How do you stop words from being split across two lines

Dear Team


We have an issue in using Aspose.pdf. We need to convert HTML to PDF. The issue is words are getting split to next lines. Attaching the code & sample output for reference. Please help

Code<o:p></o:p>

Dim pdf As Aspose.Pdf.Generator.Pdf = New Aspose.Pdf.Generator.Pdf()

'set the license file

Dim lic As New Aspose.Pdf.License()

lic.SetLicense(System.Web.HttpContext.Current.Server.MapPath("AsposeLicense/Aspose.Total.lic"))

' add the section to PDF document sections collection

Dim section As Aspose.Pdf.Generator.Section = pdf.Sections.Add()

section.PageInfo.PageWidth = Aspose.Pdf.Generator.PageSize.LetterWidth

section.PageInfo.PageHeight = Aspose.Pdf.Generator.PageSize.LetterHeight

Dim marginInfo As Aspose.Pdf.Generator.MarginInfo = New Aspose.Pdf.Generator.MarginInfo()

marginInfo.Top = 0

marginInfo.Bottom = 0

marginInfo.Left = 0

marginInfo.Right = 0

Dim marginInfotext As Aspose.Pdf.Generator.MarginInfo = New Aspose.Pdf.Generator.MarginInfo()

marginInfotext.Top = 95

marginInfotext.Bottom = 95

marginInfotext.Left = 35

marginInfotext.Right = 35

section.PageInfo.Margin = marginInfotext

Dim txt1 As Aspose.Pdf.Text.TextFragment = New Aspose.Pdf.Text.TextFragment()

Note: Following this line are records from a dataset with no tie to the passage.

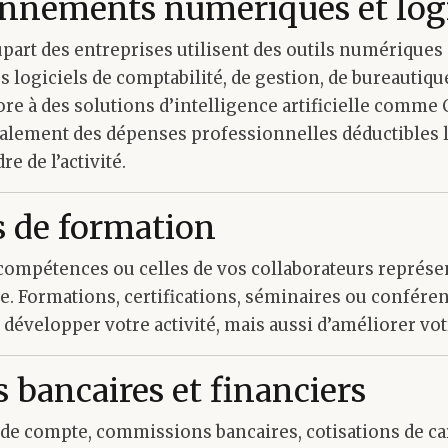
onnements numériques et logi
upart des entreprises utilisent des outils numériques
logiciels de comptabilité, de gestion, de bureautique
re à des solutions d’intelligence artificielle comm
alement des dépenses professionnelles déductibles l
re de l’activité.
is de formation
 compétences ou celles de vos collaborateurs représ
e. Formations, certifications, séminaires ou confére
évelopper votre activité, mais aussi d’améliorer vot
is bancaires et financiers
 de compte, commissions bancaires, cotisations de ca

txt1.HorizontalAlignment = Aspose.Pdf.HorizontalAlignment.Justify

Dim graph1 As Aspose.Pdf.Generator.Graph = New Aspose.Pdf.Generator.Graph(section)

graph1.Margin.Top = 0

graph1.Margin.Bottom = 0

section.Paragraphs.Add(graph1)

Dim text As Aspose.Pdf.Generator.Text = New Aspose.Pdf.Generator.Text(section, sHtml)

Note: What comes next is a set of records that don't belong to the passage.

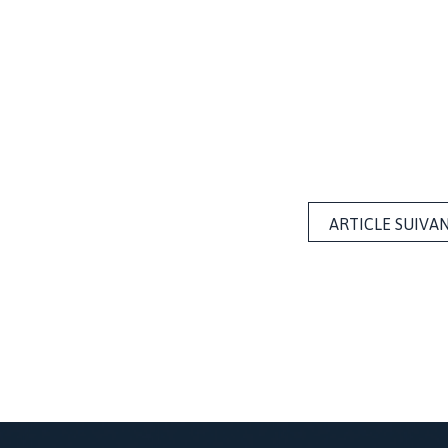
ARTICLE SUIVA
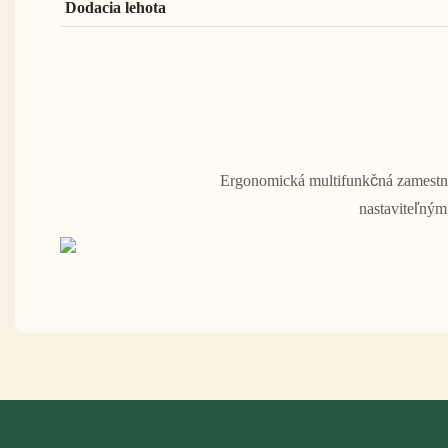
Dodacia lehota
Ergonomická multifunkčná zamestna
nastaviteľným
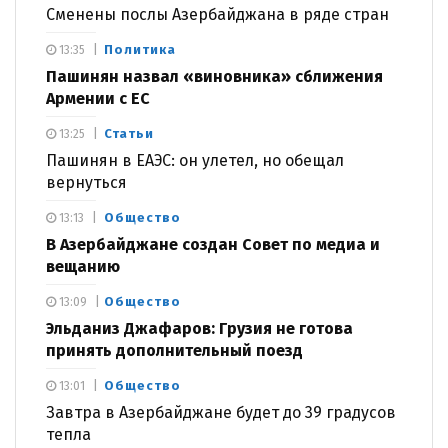
Сменены послы Азербайджана в ряде стран
Политика
13:35
Пашинян назвал «виновника» сближения
Армении с ЕС
Статьи
13:25
Пашинян в ЕАЭС: он улетел, но обещал
вернуться
Общество
13:13
В Азербайджане создан Совет по медиа и
вещанию
Общество
13:09
Эльданиз Джафаров: Грузия не готова
принять дополнительный поезд
Общество
13:01
Завтра в Азербайджане будет до 39 градусов
тепла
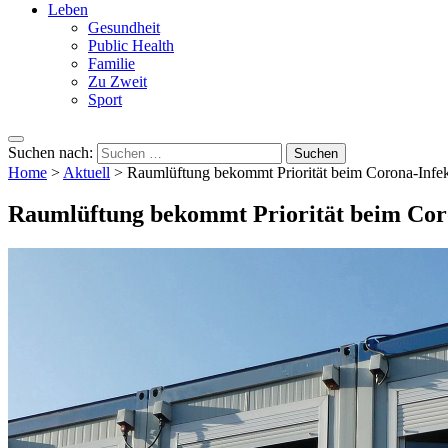
Leben
Gesundheit
Public Health
Familie
Zu Zweit
Sport
Suchen nach:
Home
>
Aktuell
>
Raumlüftung bekommt Priorität beim Corona-Infek
Raumlüftung bekommt Priorität beim Coro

text.IsHtmlTagSupported = True

section.Paragraphs.Add(text)

section.IsSpaced = True

'set page size

pdf.PageSetup.PageWidth = Aspose.Pdf.Generator.PageSize.LetterWidth

pdf.PageSetup.PageHeight = Aspose.Pdf.Generator.PageSize.LetterHeight

pdf.PageSetup.Margin = marginInfo

pdf.Save(sTempPDF)

HTML Source sHtml =

<span style=“font-size:11.0pt;font-family:“Calibri”,“sans-serif”;mso-fareast-font-family:
Calibri;mso-fareast-theme-font:minor-latin;mso-ansi-language:EN-US;mso-fareast-language:
EN-US;mso-bidi-language:AR-SA”>

1.         This is an example of a decision, including special characters like “ô” and “í” and “ã” and other features (like parentheses) and a noun’s possessive forms. –

a.         Some parts of the text will need to be indented.

i).         and some, even further;

2.         All paragraphs will also need a tab character between the number and text, which transfers to the IR intact, and paragraph breaks between each.

<span style=“font-size:11.0pt;font-family:“Calibri”,“sans-serif”;mso-fareast-font-family:
Calibri;mso-fareast-theme-font:minor-latin;mso-ansi-language:EN-US;mso-fareast-language:
EN-US;mso-bidi-language:AR-SA”>
Thanks
Anish

Hi Anish,


Thanks for contacting support.

In order to generate correct output, I would recommend you to please try using the DOM approach of Aspose.Pdf namespace. Please try using the following code snippet.

For your reference, I have also attached the PDF file generated over my end. In the event of any further query, please feel free to contact.

[VB.NET]


load source HTML
<o:p></o:p>

Dim doc As Document = New Document("c:/pdftest/input.html", New HtmlLoadOptions())

' save output in PDF

doc.Save(“c:/pdftest/output.pdf)

Thanks for the reply. We are still having issues. Please confirm which version we need to use.

We are using Aspose.pdf version 7.6 and the output is not appearing correctly (attached) can you please confirm if the above feature will work in 7.6 version or not.
We are not in a position to upgrade to latest license at this point. Any help will be much appreciated.

Code<o:p></o:p>

Dim doc As Aspose.Pdf.Document = New Aspose.Pdf.Document("C:\text.html", New Aspose.Pdf.HtmlLoadOptions())
doc.Save(sTempPDF)

Version : 7.6

INPUT:


1.         This is an example of a decision, including special characters like "ô" and "í" and "ã" and other features (like parentheses) and a noun's possessive forms. --


a.         Some parts of the text will need to be indented.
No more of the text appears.